Both TiDB and the business system report PD server timeout errors

translator_bot · June 22, 2024, 4:23pm

Note:
This topic has been translated from a Chinese forum by GPT and might contain errors.

Original topic: tidb和业务系统都报PD server timeout错误

| username: TiDBer_vC2lhR9G

[TiDB Usage Environment] Production Environment / Testing / Poc
[TiDB Version]
[Encountered Issues: Problem Phenomenon and Impact]

https://asktug.com/t/topic/1002300/4?_gl=11hwm3b1_gaMzc2NjY1NTg3LjE2NTI1MjM2OTU._ga_5FQSB5GH7F*MTY3NzQwMzUwMC4yOS4wLjE2Nzc0MDM1MDAuMC4wLjA.

The previous PD failure should be fixed, using the pd-recover recovery method, but after the business started, the tidb log reported many PD server timeouts, and the business system also reported it. I checked the forum and it said it might be due to high PD pressure or disk IO issues. I checked the monitoring and felt that the pressure was not high. Could the experts help me see what the situation is? Thank you.

[Resource Configuration]
[Attachments: Screenshots / Logs / Monitoring]

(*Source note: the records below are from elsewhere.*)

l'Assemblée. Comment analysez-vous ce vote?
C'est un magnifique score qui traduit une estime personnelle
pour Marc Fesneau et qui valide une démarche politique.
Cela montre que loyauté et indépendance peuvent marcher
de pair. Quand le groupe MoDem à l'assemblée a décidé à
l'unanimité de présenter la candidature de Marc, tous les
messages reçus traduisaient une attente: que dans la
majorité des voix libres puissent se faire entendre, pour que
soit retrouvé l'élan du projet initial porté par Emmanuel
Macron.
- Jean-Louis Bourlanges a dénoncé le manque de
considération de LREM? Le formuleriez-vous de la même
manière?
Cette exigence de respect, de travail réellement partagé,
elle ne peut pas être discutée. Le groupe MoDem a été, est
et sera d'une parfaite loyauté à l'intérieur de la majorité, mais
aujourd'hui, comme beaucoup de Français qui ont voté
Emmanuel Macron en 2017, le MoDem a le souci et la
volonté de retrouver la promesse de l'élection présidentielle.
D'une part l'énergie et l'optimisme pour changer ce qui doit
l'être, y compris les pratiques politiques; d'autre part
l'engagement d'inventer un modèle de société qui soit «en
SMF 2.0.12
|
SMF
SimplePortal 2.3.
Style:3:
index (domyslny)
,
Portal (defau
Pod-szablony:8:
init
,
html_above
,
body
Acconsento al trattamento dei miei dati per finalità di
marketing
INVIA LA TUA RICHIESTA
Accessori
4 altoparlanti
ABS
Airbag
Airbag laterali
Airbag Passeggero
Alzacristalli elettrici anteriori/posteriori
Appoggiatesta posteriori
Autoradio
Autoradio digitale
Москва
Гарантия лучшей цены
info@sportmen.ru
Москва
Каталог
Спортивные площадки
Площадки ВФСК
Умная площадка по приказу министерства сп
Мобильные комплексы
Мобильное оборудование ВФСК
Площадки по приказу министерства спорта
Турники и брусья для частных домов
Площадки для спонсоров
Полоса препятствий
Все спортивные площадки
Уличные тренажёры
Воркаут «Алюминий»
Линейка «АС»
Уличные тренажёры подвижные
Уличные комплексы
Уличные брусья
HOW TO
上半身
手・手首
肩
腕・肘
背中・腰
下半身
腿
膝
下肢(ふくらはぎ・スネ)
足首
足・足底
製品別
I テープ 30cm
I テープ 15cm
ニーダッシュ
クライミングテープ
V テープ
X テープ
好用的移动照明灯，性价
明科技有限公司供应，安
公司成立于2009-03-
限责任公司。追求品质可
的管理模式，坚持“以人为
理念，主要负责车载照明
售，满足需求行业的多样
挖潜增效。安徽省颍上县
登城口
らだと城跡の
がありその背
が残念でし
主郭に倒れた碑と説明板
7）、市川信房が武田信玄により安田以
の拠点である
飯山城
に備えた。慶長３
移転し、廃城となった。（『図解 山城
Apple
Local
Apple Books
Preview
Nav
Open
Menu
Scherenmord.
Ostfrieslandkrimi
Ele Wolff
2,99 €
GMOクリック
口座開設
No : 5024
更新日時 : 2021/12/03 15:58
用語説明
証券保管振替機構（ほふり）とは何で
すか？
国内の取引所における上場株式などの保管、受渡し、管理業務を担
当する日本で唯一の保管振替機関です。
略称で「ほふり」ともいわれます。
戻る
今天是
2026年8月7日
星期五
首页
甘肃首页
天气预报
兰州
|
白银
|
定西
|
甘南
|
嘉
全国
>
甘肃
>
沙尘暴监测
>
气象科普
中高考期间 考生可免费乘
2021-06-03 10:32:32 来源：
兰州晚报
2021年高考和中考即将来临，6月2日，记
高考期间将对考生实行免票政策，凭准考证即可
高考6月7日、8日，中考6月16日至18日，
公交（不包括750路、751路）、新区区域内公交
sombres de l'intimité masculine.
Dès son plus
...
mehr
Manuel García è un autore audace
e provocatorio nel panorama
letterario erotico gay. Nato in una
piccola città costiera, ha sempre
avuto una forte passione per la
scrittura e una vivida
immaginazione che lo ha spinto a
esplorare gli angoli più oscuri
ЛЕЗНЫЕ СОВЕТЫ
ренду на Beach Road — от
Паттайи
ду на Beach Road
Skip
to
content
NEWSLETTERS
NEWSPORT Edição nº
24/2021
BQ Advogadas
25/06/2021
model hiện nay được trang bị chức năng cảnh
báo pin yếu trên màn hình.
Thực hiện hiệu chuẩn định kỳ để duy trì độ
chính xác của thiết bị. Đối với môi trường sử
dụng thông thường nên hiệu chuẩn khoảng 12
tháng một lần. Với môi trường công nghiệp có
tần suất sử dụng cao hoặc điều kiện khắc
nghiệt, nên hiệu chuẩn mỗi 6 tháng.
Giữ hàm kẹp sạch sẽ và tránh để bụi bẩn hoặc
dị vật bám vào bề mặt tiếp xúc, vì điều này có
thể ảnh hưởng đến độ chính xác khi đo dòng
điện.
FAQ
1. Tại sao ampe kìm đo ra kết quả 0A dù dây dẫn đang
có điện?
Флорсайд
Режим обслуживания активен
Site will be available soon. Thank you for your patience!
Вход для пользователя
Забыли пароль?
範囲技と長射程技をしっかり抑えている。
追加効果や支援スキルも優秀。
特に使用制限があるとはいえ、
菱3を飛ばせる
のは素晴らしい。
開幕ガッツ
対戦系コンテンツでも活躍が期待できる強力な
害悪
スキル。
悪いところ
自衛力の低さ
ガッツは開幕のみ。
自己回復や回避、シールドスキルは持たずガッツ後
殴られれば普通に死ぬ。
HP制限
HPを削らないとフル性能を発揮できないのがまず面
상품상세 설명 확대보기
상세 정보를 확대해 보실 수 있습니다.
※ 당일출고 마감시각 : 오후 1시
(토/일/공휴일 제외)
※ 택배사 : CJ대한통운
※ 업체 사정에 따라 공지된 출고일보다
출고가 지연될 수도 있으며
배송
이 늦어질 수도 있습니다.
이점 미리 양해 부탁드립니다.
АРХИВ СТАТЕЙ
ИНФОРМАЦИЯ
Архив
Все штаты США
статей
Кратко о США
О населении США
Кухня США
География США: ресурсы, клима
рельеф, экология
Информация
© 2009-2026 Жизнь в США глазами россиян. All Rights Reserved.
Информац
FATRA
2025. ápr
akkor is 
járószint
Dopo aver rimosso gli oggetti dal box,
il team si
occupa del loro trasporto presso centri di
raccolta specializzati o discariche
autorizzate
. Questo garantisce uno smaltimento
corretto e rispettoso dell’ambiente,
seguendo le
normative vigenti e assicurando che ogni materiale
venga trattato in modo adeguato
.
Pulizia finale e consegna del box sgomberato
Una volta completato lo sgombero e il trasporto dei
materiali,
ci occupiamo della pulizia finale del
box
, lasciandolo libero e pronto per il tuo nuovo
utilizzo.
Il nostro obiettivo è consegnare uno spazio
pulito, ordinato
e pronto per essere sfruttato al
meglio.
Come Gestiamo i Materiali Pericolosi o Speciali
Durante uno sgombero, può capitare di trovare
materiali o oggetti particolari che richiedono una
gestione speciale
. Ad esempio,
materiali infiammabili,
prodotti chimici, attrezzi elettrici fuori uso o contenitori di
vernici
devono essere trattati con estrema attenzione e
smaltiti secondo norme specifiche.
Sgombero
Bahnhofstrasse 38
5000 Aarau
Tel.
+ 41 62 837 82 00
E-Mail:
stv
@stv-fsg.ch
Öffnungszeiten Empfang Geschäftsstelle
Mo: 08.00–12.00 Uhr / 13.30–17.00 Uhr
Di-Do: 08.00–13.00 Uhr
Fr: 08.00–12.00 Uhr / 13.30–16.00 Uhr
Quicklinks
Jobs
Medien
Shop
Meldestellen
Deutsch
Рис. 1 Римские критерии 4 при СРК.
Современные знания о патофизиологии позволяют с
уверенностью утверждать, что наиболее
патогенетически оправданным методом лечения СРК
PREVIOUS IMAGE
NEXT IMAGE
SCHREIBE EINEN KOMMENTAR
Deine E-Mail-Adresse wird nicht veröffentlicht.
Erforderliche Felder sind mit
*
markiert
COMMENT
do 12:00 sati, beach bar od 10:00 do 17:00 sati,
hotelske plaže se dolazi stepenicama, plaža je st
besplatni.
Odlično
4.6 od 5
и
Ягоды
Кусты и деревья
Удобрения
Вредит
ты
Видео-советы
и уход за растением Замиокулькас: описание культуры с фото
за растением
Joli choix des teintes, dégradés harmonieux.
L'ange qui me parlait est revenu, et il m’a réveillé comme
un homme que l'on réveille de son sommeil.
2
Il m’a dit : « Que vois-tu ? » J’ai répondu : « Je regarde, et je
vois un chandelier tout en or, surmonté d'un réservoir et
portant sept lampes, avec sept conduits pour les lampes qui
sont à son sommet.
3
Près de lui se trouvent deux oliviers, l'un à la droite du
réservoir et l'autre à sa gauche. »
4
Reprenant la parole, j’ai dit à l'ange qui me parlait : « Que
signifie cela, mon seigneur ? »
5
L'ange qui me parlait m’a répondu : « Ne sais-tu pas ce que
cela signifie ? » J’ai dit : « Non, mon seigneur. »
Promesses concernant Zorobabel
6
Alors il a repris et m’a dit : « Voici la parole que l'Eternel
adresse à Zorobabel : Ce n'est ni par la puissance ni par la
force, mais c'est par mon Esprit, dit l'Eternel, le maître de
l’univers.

translator_bot · June 22, 2024, 4:23pm

| username: tidb菜鸟一只 | Original post link

Check the PD logs for any errors.
To troubleshoot PD IO issues, you can use Grafana monitoring → Disk Performance → Latency and Load metrics.
Additionally, investigate network-related conditions. Use Grafana monitoring → blackbox_exporter → Ping Latency to determine if the network between TiDB and the PD leader is normal.

translator_bot · June 22, 2024, 4:23pm

| username: xfworld | Original post link

Check the PD TSO related metrics to know. If it is below the system requirement value, you should consider upgrading the configuration.

Check if this parameter is enabled:

translator_bot · June 22, 2024, 4:23pm

| username: system | Original post link

This topic was automatically closed 60 days after the last reply. New replies are no longer allowed.